Alternative models are possible. Release windows could vary by budget, audience performance or genre. Smaller films that lose screens quickly could move to home platforms sooner, allowing producers to capitalize on the publicity they have already paid for. Larger tentpole releases might justify longer theatrical exclusivity if they continue drawing crowds. Policymakers could also explore targeted support for theaters — tax incentives, regional programming funds or marketing initiatives — rather than relying primarily on a blanket rule that affects the entire financing chain.
That kind of nuance may be harder to legislate, but it better reflects how the modern movie business actually functions. Not all films have the same life cycle. Not all audiences behave the same way. And not every theater or production company has the same capacity to withstand prolonged market stress. A rigid release policy can create the appearance of stability while obscuring accumulating damage underneath.
For American audiences, this Korean debate offers a revealing snapshot of a global transition still underway. The pandemic did not just interrupt moviegoing; it accelerated a long-running renegotiation over where films live, how quickly they travel and who profits at each stage. South Korea’s case is particularly significant because the country has become one of the most influential producers of screen culture in the world.

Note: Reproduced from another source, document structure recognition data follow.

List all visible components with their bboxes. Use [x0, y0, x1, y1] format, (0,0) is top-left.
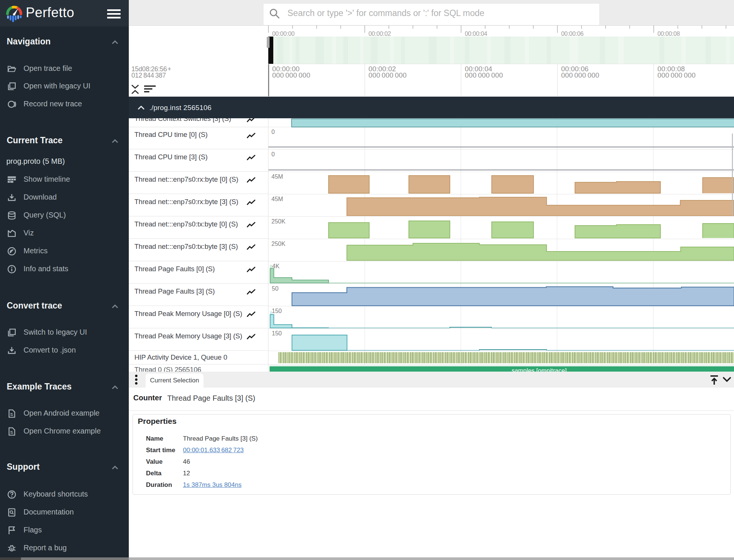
svg-text:00:00:04: 00:00:04	[465, 31, 487, 37]
svg-text:0: 0	[271, 129, 275, 135]
svg-text:45M: 45M	[271, 173, 283, 180]
svg-text:150: 150	[272, 330, 282, 337]
svg-text:00:00:02: 00:00:02	[368, 31, 391, 37]
svg-text:00:00:08: 00:00:08	[657, 31, 680, 37]
svg-text:00:00:00: 00:00:00	[272, 31, 295, 37]
svg-text:000 000 000: 000 000 000	[465, 71, 503, 79]
svg-text:000 000 000: 000 000 000	[272, 71, 310, 79]
svg-text:150: 150	[272, 308, 282, 314]
svg-text:000 000 000: 000 000 000	[561, 71, 599, 79]
svg-text:0: 0	[271, 151, 275, 157]
svg-text:012 844 387: 012 844 387	[131, 72, 166, 79]
svg-text:00:00:06: 00:00:06	[561, 31, 584, 37]
svg-text:50: 50	[272, 285, 279, 292]
svg-text:000 000 000: 000 000 000	[368, 71, 407, 79]
svg-text:250K: 250K	[271, 241, 286, 247]
svg-text:45M: 45M	[271, 196, 283, 202]
svg-text:250K: 250K	[271, 218, 286, 225]
svg-text:samples [omnitrace]: samples [omnitrace]	[511, 367, 567, 372]
svg-text:000 000 000: 000 000 000	[657, 71, 696, 79]
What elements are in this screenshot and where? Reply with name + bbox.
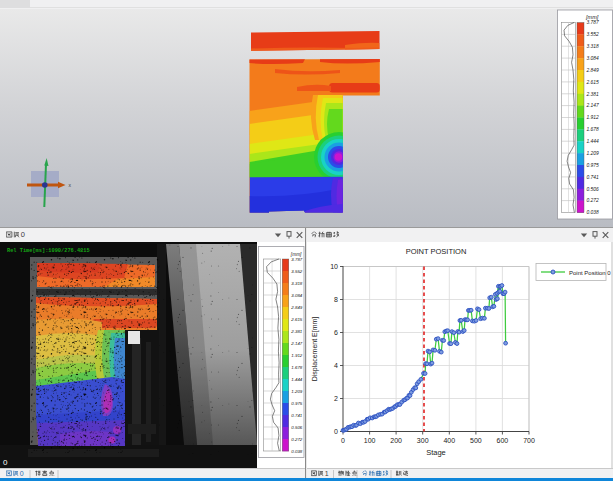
svg-text:0: 0 [341,437,345,444]
svg-text:0.038: 0.038 [587,210,600,215]
svg-text:3.084: 3.084 [291,293,303,298]
svg-text:1.678: 1.678 [291,365,303,370]
svg-text:1.912: 1.912 [587,115,600,120]
svg-text:3.318: 3.318 [587,44,600,49]
svg-text:1: 1 [325,470,329,477]
svg-text:600: 600 [497,437,509,444]
svg-text:Rel Time[ms]:1090/276.4815: Rel Time[ms]:1090/276.4815 [7,248,90,254]
svg-text:3.552: 3.552 [587,32,600,37]
svg-text:0.741: 0.741 [291,413,303,418]
svg-text:3.084: 3.084 [587,56,600,61]
svg-text:0.038: 0.038 [291,449,303,454]
svg-text:0.975: 0.975 [291,401,303,406]
svg-text:Stage: Stage [426,448,446,457]
svg-text:2.615: 2.615 [586,80,600,85]
svg-text:1.209: 1.209 [587,151,600,156]
svg-text:700: 700 [523,437,535,444]
svg-text:0.506: 0.506 [291,425,303,430]
svg-text:6: 6 [334,329,338,336]
svg-text:2.849: 2.849 [586,68,600,73]
svg-text:1.444: 1.444 [587,139,600,144]
svg-text:2.615: 2.615 [290,317,303,322]
svg-text:0: 0 [20,470,24,477]
svg-text:2.147: 2.147 [290,341,303,346]
svg-text:400: 400 [443,437,455,444]
svg-text:[mm]: [mm] [585,14,599,20]
svg-text:0.272: 0.272 [587,198,600,203]
svg-text:0: 0 [334,428,338,435]
svg-text:1.678: 1.678 [587,127,600,132]
svg-text:500: 500 [470,437,482,444]
svg-text:0.741: 0.741 [587,175,600,180]
svg-text:2.381: 2.381 [290,329,303,334]
svg-text:4: 4 [334,362,338,369]
svg-text:8: 8 [334,296,338,303]
svg-text:1.912: 1.912 [291,353,303,358]
svg-text:2: 2 [334,395,338,402]
svg-text:10: 10 [330,263,338,270]
svg-text:0.506: 0.506 [587,187,600,192]
svg-text:2.381: 2.381 [586,92,600,97]
svg-text:x: x [69,182,72,188]
svg-text:0.272: 0.272 [291,437,303,442]
svg-text:Displacement E[mm]: Displacement E[mm] [311,317,319,382]
svg-text:3.787: 3.787 [291,257,303,262]
svg-text:2.147: 2.147 [586,103,600,108]
svg-text:0.975: 0.975 [587,163,600,168]
svg-text:200: 200 [390,437,402,444]
svg-text:2.849: 2.849 [290,305,303,310]
svg-text:3.552: 3.552 [291,269,303,274]
svg-text:100: 100 [364,437,376,444]
svg-text:Point Position 0: Point Position 0 [569,270,611,276]
svg-text:1.444: 1.444 [291,377,303,382]
svg-text:3.787: 3.787 [587,20,600,25]
svg-text:1.209: 1.209 [291,389,303,394]
svg-text:300: 300 [417,437,429,444]
svg-text:0: 0 [3,458,8,467]
svg-text:3.318: 3.318 [291,281,303,286]
svg-text:POINT POSITION: POINT POSITION [406,247,467,256]
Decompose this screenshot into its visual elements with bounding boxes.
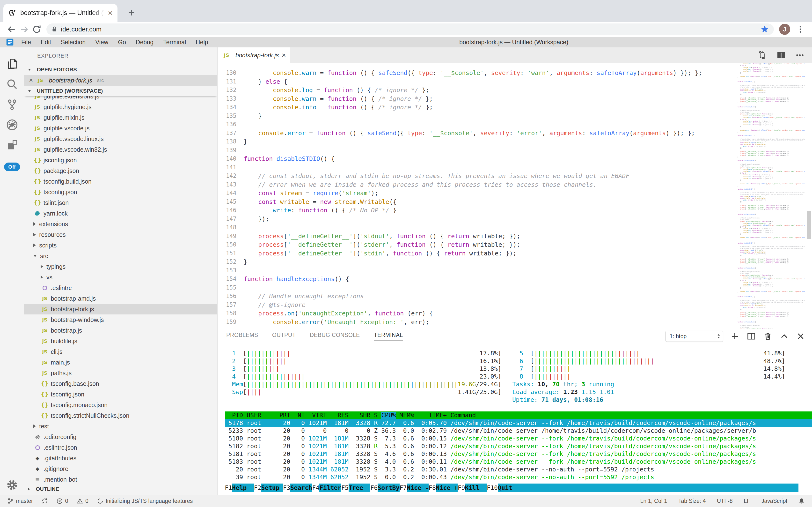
- open-editors-header[interactable]: OPEN EDITORS: [24, 64, 217, 75]
- htop-process-row-5180[interactable]: 5180 root 20 0 1021M 181M 3328 S 7.3 0.6…: [225, 435, 812, 442]
- htop-process-row-5178[interactable]: 5178 root 20 0 1021M 181M 3328 R 72.7 0.…: [225, 419, 812, 427]
- fn-action-sortby[interactable]: SortBy: [378, 484, 399, 492]
- tree-item-tsconfig.json[interactable]: {}tsconfig.json: [24, 187, 217, 198]
- new-tab-button[interactable]: +: [125, 6, 138, 19]
- menu-file[interactable]: File: [16, 37, 36, 47]
- back-button[interactable]: [5, 23, 18, 36]
- kill-terminal-icon[interactable]: [763, 332, 772, 341]
- more-actions-icon[interactable]: [795, 50, 805, 60]
- tree-item-paths.js[interactable]: JSpaths.js: [24, 368, 217, 378]
- tree-item-typings[interactable]: typings: [24, 261, 217, 272]
- menu-debug[interactable]: Debug: [131, 37, 158, 47]
- tree-item-bootstrap-window.js[interactable]: JSbootstrap-window.js: [24, 315, 217, 325]
- tree-item-extensions[interactable]: extensions: [24, 219, 217, 229]
- debug-disabled-icon[interactable]: [0, 115, 24, 135]
- extensions-icon[interactable]: [0, 135, 24, 155]
- statusbar-0[interactable]: 0: [77, 498, 88, 504]
- maximize-panel-icon[interactable]: [779, 332, 789, 341]
- statusbar-bell[interactable]: [799, 498, 805, 504]
- fn-action-kill[interactable]: Kill: [465, 484, 487, 492]
- explorer-icon[interactable]: [0, 54, 24, 74]
- tree-item-gulpfile.vscode.win32.js[interactable]: JSgulpfile.vscode.win32.js: [24, 144, 217, 155]
- tree-item-gulpfile.hygiene.js[interactable]: JSgulpfile.hygiene.js: [24, 102, 217, 112]
- menu-help[interactable]: Help: [191, 37, 213, 47]
- statusbar-tab-size-4[interactable]: Tab Size: 4: [678, 498, 706, 504]
- panel-tab-debug-console[interactable]: DEBUG CONSOLE: [310, 332, 360, 341]
- fn-action-quit[interactable]: Quit: [498, 484, 799, 492]
- statusbar-sync[interactable]: [42, 498, 48, 504]
- tree-item-main.js[interactable]: JSmain.js: [24, 357, 217, 368]
- open-editor-item[interactable]: × JS bootstrap-fork.js src: [24, 75, 217, 86]
- panel-tab-problems[interactable]: PROBLEMS: [226, 332, 258, 341]
- htop-process-row-5182[interactable]: 5182 root 20 0 1021M 181M 3328 R 5.3 0.6…: [225, 442, 812, 450]
- tree-item-.gitignore[interactable]: ◆.gitignore: [24, 463, 217, 474]
- split-terminal-icon[interactable]: [747, 332, 756, 341]
- tree-item-tsconfig.monaco.json[interactable]: {}tsconfig.monaco.json: [24, 400, 217, 410]
- menu-terminal[interactable]: Terminal: [158, 37, 191, 47]
- editor-tab[interactable]: JS bootstrap-fork.js ×: [217, 47, 290, 63]
- htop-process-row-5233[interactable]: 5233 root 20 0 0 0 0 Z 36.3 0.0 0:02.79 …: [225, 427, 812, 435]
- reload-button[interactable]: [30, 23, 43, 36]
- search-icon[interactable]: [0, 74, 24, 94]
- menu-view[interactable]: View: [90, 37, 113, 47]
- tab-close-icon[interactable]: ×: [282, 52, 286, 59]
- menu-selection[interactable]: Selection: [56, 37, 90, 47]
- tree-item-bootstrap-amd.js[interactable]: JSbootstrap-amd.js: [24, 293, 217, 304]
- statusbar-utf-8[interactable]: UTF-8: [717, 498, 733, 504]
- status-badge[interactable]: Off: [4, 163, 20, 171]
- close-panel-icon[interactable]: [796, 332, 805, 341]
- editor-scrollbar[interactable]: [807, 211, 811, 239]
- tree-item-.editorconfig[interactable]: .editorconfig: [24, 432, 217, 442]
- menu-edit[interactable]: Edit: [36, 37, 56, 47]
- tree-item-.eslintrc.json[interactable]: .eslintrc.json: [24, 442, 217, 453]
- panel-tab-terminal[interactable]: TERMINAL: [374, 332, 403, 341]
- tree-item-bootstrap-fork.js[interactable]: JSbootstrap-fork.js: [24, 304, 217, 315]
- fn-action-tree[interactable]: Tree: [349, 484, 370, 492]
- statusbar-master[interactable]: master: [7, 498, 33, 504]
- url-bar[interactable]: ide.coder.com: [46, 23, 774, 35]
- open-changes-icon[interactable]: [757, 50, 767, 60]
- settings-gear-icon[interactable]: [0, 479, 24, 491]
- htop-process-row-39[interactable]: 39 root 20 0 1344M 62052 1952 S 0.0 0.2 …: [225, 473, 812, 481]
- tree-item-bootstrap.js[interactable]: JSbootstrap.js: [24, 325, 217, 336]
- tree-item-package.json[interactable]: {}package.json: [24, 165, 217, 176]
- tree-item-tslint.json[interactable]: {}tslint.json: [24, 198, 217, 208]
- tree-item-resources[interactable]: resources: [24, 229, 217, 240]
- tree-item-gulpfile.mixin.js[interactable]: JSgulpfile.mixin.js: [24, 112, 217, 123]
- tree-item-tsconfig.json[interactable]: {}tsconfig.json: [24, 389, 217, 400]
- workspace-header[interactable]: UNTITLED (WORKSPACE): [24, 86, 217, 96]
- htop-function-bar[interactable]: F1Help F2Setup F3SearchF4FilterF5Tree F6…: [225, 484, 799, 492]
- statusbar-initializing-js-ts-language-features[interactable]: Initializing JS/TS language features: [97, 498, 193, 504]
- tree-item-.mention-bot[interactable]: ≡.mention-bot: [24, 474, 217, 484]
- forward-button[interactable]: [18, 23, 30, 36]
- fn-action-setup[interactable]: Setup: [261, 484, 283, 492]
- statusbar-ln-1-col-1[interactable]: Ln 1, Col 1: [640, 498, 667, 504]
- statusbar-lf[interactable]: LF: [744, 498, 750, 504]
- tree-item-.eslintrc[interactable]: .eslintrc: [24, 283, 217, 293]
- htop-process-row-20[interactable]: 20 root 20 0 1344M 62052 1952 S 3.3 0.2 …: [225, 466, 812, 473]
- browser-menu-icon[interactable]: [794, 23, 807, 36]
- htop-process-row-5183[interactable]: 5183 root 20 0 1021M 181M 3328 S 4.0 0.6…: [225, 458, 812, 466]
- fn-action-nice[interactable]: Nice +: [436, 484, 458, 492]
- code-editor[interactable]: 130 console.warn = function () { safeSen…: [217, 63, 812, 329]
- browser-tab[interactable]: bootstrap-fork.js — Untitled (V ×: [3, 4, 118, 22]
- statusbar-javascript[interactable]: JavaScript: [761, 498, 787, 504]
- tree-item-scripts[interactable]: scripts: [24, 240, 217, 250]
- fn-action-filter[interactable]: Filter: [319, 484, 341, 492]
- tree-item-gulpfile.extensions.js[interactable]: JSgulpfile.extensions.js: [24, 96, 217, 102]
- tree-item-yarn.lock[interactable]: yarn.lock: [24, 208, 217, 219]
- tree-item-tsconfig.build.json[interactable]: {}tsconfig.build.json: [24, 176, 217, 187]
- fn-action-help[interactable]: Help: [232, 484, 254, 492]
- statusbar-0[interactable]: 0: [57, 498, 68, 504]
- tree-item-vs[interactable]: vs: [24, 272, 217, 283]
- tree-item-gulpfile.vscode.linux.js[interactable]: JSgulpfile.vscode.linux.js: [24, 133, 217, 144]
- tree-item-.gitattributes[interactable]: ◆.gitattributes: [24, 453, 217, 463]
- terminal[interactable]: 1 [|||||||||||| 17.8%] 5 [||||||||||||||…: [217, 343, 812, 495]
- terminal-select[interactable]: 1: htop: [666, 331, 723, 342]
- tree-item-test[interactable]: test: [24, 421, 217, 432]
- add-terminal-icon[interactable]: [730, 332, 740, 341]
- tree-item-cli.js[interactable]: JScli.js: [24, 346, 217, 357]
- split-editor-icon[interactable]: [776, 50, 786, 60]
- tree-item-src[interactable]: src: [24, 250, 217, 261]
- tree-item-tsconfig.strictNullChecks.json[interactable]: {}tsconfig.strictNullChecks.json: [24, 410, 217, 421]
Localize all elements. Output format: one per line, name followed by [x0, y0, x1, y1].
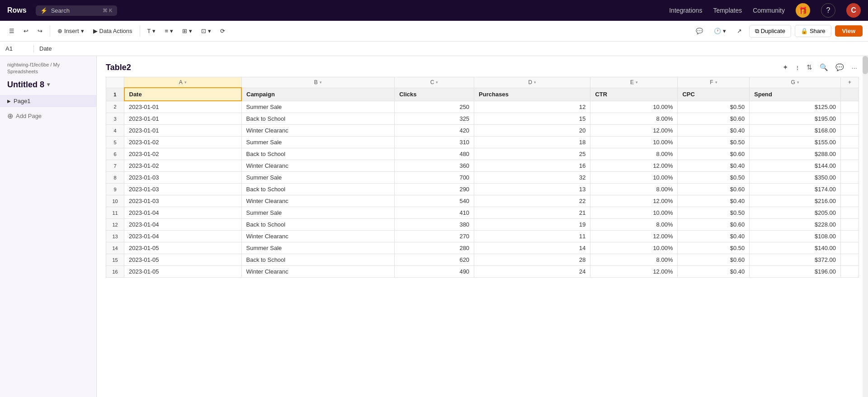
table-row[interactable]: 72023-01-02Winter Clearanc3601612.00%$0.… [106, 160, 859, 172]
table-cell[interactable]: 2023-01-04 [124, 231, 242, 242]
header-cell-cpc[interactable]: CPC [678, 88, 750, 101]
table-cell[interactable]: $0.50 [678, 207, 750, 219]
table-cell[interactable]: Winter Clearanc [241, 195, 395, 207]
table-cell[interactable]: Back to School [241, 113, 395, 125]
scrollbar-track[interactable] [863, 56, 868, 397]
col-header-C[interactable]: C ▾ [395, 77, 474, 88]
table-cell[interactable]: $0.50 [678, 137, 750, 148]
comment-table-btn[interactable]: 💬 [834, 61, 846, 73]
table-row[interactable]: 42023-01-01Winter Clearanc4202012.00%$0.… [106, 125, 859, 137]
table-cell[interactable]: $0.50 [678, 101, 750, 113]
table-cell[interactable]: 12 [474, 101, 590, 113]
table-row[interactable]: 82023-01-03Summer Sale7003210.00%$0.50$3… [106, 172, 859, 184]
table-cell[interactable]: 16 [474, 160, 590, 172]
insert-btn[interactable]: ⊕ Insert ▾ [54, 26, 88, 36]
table-row[interactable]: 122023-01-04Back to School380198.00%$0.6… [106, 219, 859, 231]
table-cell[interactable]: 2023-01-05 [124, 242, 242, 254]
table-cell[interactable]: 12.00% [590, 125, 678, 137]
table-cell[interactable]: 10.00% [590, 207, 678, 219]
table-cell[interactable]: 2023-01-01 [124, 125, 242, 137]
add-col-btn[interactable]: + [841, 77, 859, 88]
table-cell[interactable]: $0.40 [678, 231, 750, 242]
table-cell[interactable]: 2023-01-05 [124, 266, 242, 278]
templates-link[interactable]: Templates [713, 7, 742, 14]
sidebar-item-page1[interactable]: ▶ Page1 [0, 95, 96, 107]
table-cell[interactable]: $0.40 [678, 160, 750, 172]
table-cell[interactable]: 2023-01-01 [124, 101, 242, 113]
add-page-btn[interactable]: ⊕ Add Page [0, 109, 96, 123]
table-cell[interactable]: 8.00% [590, 184, 678, 195]
table-cell[interactable]: $108.00 [750, 231, 841, 242]
table-cell[interactable]: $168.00 [750, 125, 841, 137]
search-bar[interactable]: ⚡ Search ⌘ K [36, 5, 117, 16]
col-header-E[interactable]: E ▾ [590, 77, 678, 88]
table-row[interactable]: 52023-01-02Summer Sale3101810.00%$0.50$1… [106, 137, 859, 148]
table-cell[interactable]: $0.50 [678, 172, 750, 184]
table-row[interactable]: 162023-01-05Winter Clearanc4902412.00%$0… [106, 266, 859, 278]
table-cell[interactable]: 2023-01-05 [124, 254, 242, 266]
col-header-F[interactable]: F ▾ [678, 77, 750, 88]
history-btn[interactable]: 🕐 ▾ [710, 26, 730, 36]
table-row[interactable]: 132023-01-04Winter Clearanc2701112.00%$0… [106, 231, 859, 242]
header-cell-spend[interactable]: Spend [750, 88, 841, 101]
duplicate-btn[interactable]: ⧉ Duplicate [749, 25, 791, 38]
table-cell[interactable]: 12.00% [590, 160, 678, 172]
table-cell[interactable]: 12.00% [590, 231, 678, 242]
table-cell[interactable]: $0.60 [678, 148, 750, 160]
table-row[interactable]: 102023-01-03Winter Clearanc5402212.00%$0… [106, 195, 859, 207]
integrations-link[interactable]: Integrations [669, 7, 702, 14]
table-cell[interactable]: $0.60 [678, 254, 750, 266]
magic-icon-btn[interactable]: ✦ [781, 61, 790, 73]
col-header-D[interactable]: D ▾ [474, 77, 590, 88]
table-cell[interactable]: Summer Sale [241, 207, 395, 219]
table-cell[interactable]: 21 [474, 207, 590, 219]
table-cell[interactable]: $216.00 [750, 195, 841, 207]
table-cell[interactable]: Winter Clearanc [241, 266, 395, 278]
align-btn[interactable]: ≡ ▾ [161, 26, 177, 36]
col-header-B[interactable]: B ▾ [241, 77, 395, 88]
table-cell[interactable]: $288.00 [750, 148, 841, 160]
table-cell[interactable]: Winter Clearanc [241, 160, 395, 172]
table-row[interactable]: 22023-01-01Summer Sale2501210.00%$0.50$1… [106, 101, 859, 113]
table-cell[interactable]: 2023-01-02 [124, 160, 242, 172]
table-cell[interactable]: $0.60 [678, 113, 750, 125]
table-cell[interactable]: $228.00 [750, 219, 841, 231]
table-cell[interactable]: 2023-01-04 [124, 219, 242, 231]
table-row[interactable]: 92023-01-03Back to School290138.00%$0.60… [106, 184, 859, 195]
table-cell[interactable]: Summer Sale [241, 101, 395, 113]
sidebar-toggle-btn[interactable]: ☰ [5, 26, 18, 36]
table-cell[interactable]: $0.40 [678, 125, 750, 137]
table-cell[interactable]: 13 [474, 184, 590, 195]
table-cell[interactable]: 10.00% [590, 101, 678, 113]
table-cell[interactable]: $372.00 [750, 254, 841, 266]
gift-icon-btn[interactable]: 🎁 [796, 3, 810, 18]
community-link[interactable]: Community [753, 7, 785, 14]
table-cell[interactable]: $144.00 [750, 160, 841, 172]
table-cell[interactable]: 360 [395, 160, 474, 172]
table-cell[interactable]: 2023-01-03 [124, 172, 242, 184]
table-cell[interactable]: $155.00 [750, 137, 841, 148]
table-cell[interactable]: $0.50 [678, 242, 750, 254]
data-actions-btn[interactable]: ▶ Data Actions [90, 26, 136, 36]
table-cell[interactable]: 540 [395, 195, 474, 207]
table-cell[interactable]: 490 [395, 266, 474, 278]
col-header-A[interactable]: A ▾ [124, 77, 242, 88]
table-cell[interactable]: 10.00% [590, 242, 678, 254]
table-cell[interactable]: Summer Sale [241, 172, 395, 184]
table-cell[interactable]: 8.00% [590, 113, 678, 125]
table-cell[interactable]: 420 [395, 125, 474, 137]
table-cell[interactable]: $350.00 [750, 172, 841, 184]
table-cell[interactable]: Winter Clearanc [241, 125, 395, 137]
view-btn[interactable]: View [835, 25, 863, 37]
table-cell[interactable]: 15 [474, 113, 590, 125]
table-cell[interactable]: 14 [474, 242, 590, 254]
table-cell[interactable]: 24 [474, 266, 590, 278]
table-cell[interactable]: 700 [395, 172, 474, 184]
table-cell[interactable]: 410 [395, 207, 474, 219]
table-cell[interactable]: 2023-01-03 [124, 195, 242, 207]
help-icon-btn[interactable]: ? [821, 3, 835, 18]
sort-icon-btn[interactable]: ⇅ [805, 61, 814, 73]
table-cell[interactable]: 20 [474, 125, 590, 137]
table-cell[interactable]: 32 [474, 172, 590, 184]
redo-btn[interactable]: ↪ [34, 26, 46, 36]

Decisions made there will affect not only local businesses but also the future flow of Korean films that reach international festivals, art-house theaters and streaming queues worldwide.
The central message from the 581 signatories is ultimately less about nostalgia than about sustainability. They are not simply asking audiences to love theaters more. They are telling policymakers that the business of making Korean movies depends on a delicate cycle of financing and repayment, and that extending that cycle too far could cause the industry to shrink from the inside out. If that happens, the losses would not be confined to balance sheets. They would be felt in fewer new directors, fewer distinctive stories and less of the creative diversity that made Korean cinema such a force in the first place.
That is why the controversy has resonated so deeply. The battle over a six-month holdback may begin with release timing, but it ends with a much bigger question: whether one of the world’s most dynamic national cinemas can adapt to new audience realities without sacrificing the conditions that allowed it to thrive. For now, Korean filmmakers are making clear that they believe the answer depends not on protecting theaters at any cost, but on preserving the full ecosystem that turns ideas into movies before there is anything left to put on the screen.